Ceci est une republication d'un billet rédigé sur DC-Earth à l'origine.
Bonne lecture à ceux qui ne l'auraient pas déjà lu et prendront la peine de le découvrir ici !
* * *
Le Surfer d'Argent est, du moins à mes yeux, l'un des personnages les plus atypiques de chez Marvel.
Dès ses premières apparitions, on nous le dépeint pratiquement comme un demi-dieu, et pour cause : il est le héraut du tristement célèbre Galactus, le Dévoreur de Mondes. Confiné dans son rôle, on le voit tout d'abord détaché de toute morale, à l'instar de son maître : il ne semble pas, ou plus, réaliser ce qu'implique de sacrifier une planète entière, et avec elle tous ses habitants, pour satisfaire l'appétit de son maître. Ce n'est qu'au contact de l'humanité qu'il (re)prendra conscience de la gravité de ses actes et se dressera contre celui-là même dont il annonce la venue.
Que de chemin fait jusqu'à cette histoire, où le Surfer est peut-être le plus humain d'entre tous.
Avant toute chose, il convient de savoir que cette histoire se déroule hors-continuité : il n'y a donc rien à savoir ni avant ni après, elle se suffit à elle-même (et c'est très bien comme ça). J'ai toujours eu un faible pour les personnages rattachés au cosmos et à son immensité : chez Marvel, Nova est un de mes personnages préférés, et je ne cesse de me découvrir une passion grandissante pour le Lanternverse chez DC. Issu des confins de la galaxie, excessivement distant d'une humanité qu'il ne découvre qu'au compte-goutte, Norrin Radd avait tout pour me plaire. Mais sans plus attendre, attaquons-nous à...
SILVER SURFER : REQUIEM Le verdict vient de tomber : le Surfer d'Argent est mourant. Son propre pouvoir l'a empoisonné et il ne lui reste que quelques jours à vivre. Sachant que son temps est compté, il se lance donc dans une tournée d'adieux. Loin de se morfondre, il est mu par une idée : que peut-il faire de plus, qu'a-t-il encore à offrir avant de se consumer ?
* * *
Le premier tome, intitulé
Kyrie, s'ouvre sur le Surfer assistant à la mort et à la naissance d'étoiles : un spectacle dont il ne semble pas pouvoir se lasser. Comme il le dit lui-même, il en a vu plus en sillonnant les étoiles que la plupart n'en verraient s'ils vivaient cent fois. À travers ces premières pages, on touche sans ambages aux thèmes forts de cette mini-série ; le cycle de la vie et de la mort, l'ampleur de son vécu.
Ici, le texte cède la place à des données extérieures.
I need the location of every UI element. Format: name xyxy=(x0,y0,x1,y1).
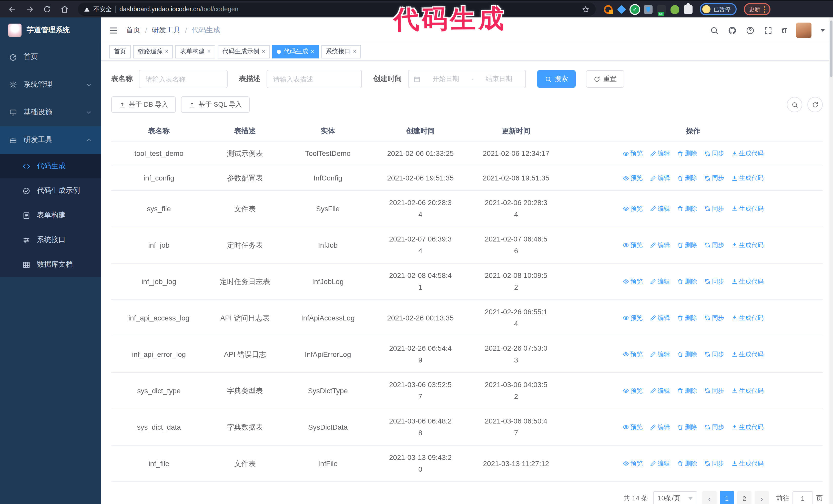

On se retrouve projetés dans une scène du quotidien au sein du Baxter Building : Ben joue les déménageurs, Reed est penché sur son microscope, Johnny lit le journal... Et subtilement invité à quitter la pièce avec son canard sous le bras, ce dernier se rend compte qu'il y a quelqu'un à la fenêtre (chose somme toute courante dans le milieu des héros). C'est le
Surfer d'Argent, qui n'est hélas pas là pour une visite de courtoisie.
Alors qu'il demande à parler en privé à Reed et Susan, au grand désarroi de leurs compères, on suit pendant quelques pages les questionnements de ces derniers ; on ne leur a rien dit, ils ne peuvent que se fier aux réactions de leurs coéquipiers. À travers eux, on est tenus à l'écart de la triste vérité ; on ne la devine déjà que bien assez. Reed teste et re-teste, mais rien n'y fait : Norrin Radd vit ses derniers instants. Ce sont ses propres pouvoirs, ceux qui lui ont permis de voyager parmi les étoiles, qui l'ont condamné.
Confronté à cette réalité, le Surfer se remémore sa rencontre avec Galactus - comment ils ont conclu un marché. Comment il en est arrivé là. Comment il en est venu à accepter ce qu'il faisait en son nom, puis à se rebeller. Si la nouvelle l'accable, il est prompt à la surmonter, à s'armer de résolution : il lui reste encore des choses à faire, des choses qu'il entend accomplir avant de s'éteindre.
* * *
Le deuxième tome,
Sanctus, nous amène dans les rues de New York ou Spiderman est en train de se battre contre un robot géant. Jusque là, rien d'anormal (si ce n'est peut-être que les lentilles de son costume sont noires sans raison apparente). Je ne m'attarderai pas sur l'ennemi en question, qui ne présente en soi aucun intérêt ; il n'est là que pour, en pleine bagarre, Peter le voie relever les yeux et constater la présence du Surfer d'Argent. Qui, d'un revers de la main (en fait de la paume), désassemble le malheureux mecha, au grand soulagement d'un Spidey qui ramait un peu à en venir à bout.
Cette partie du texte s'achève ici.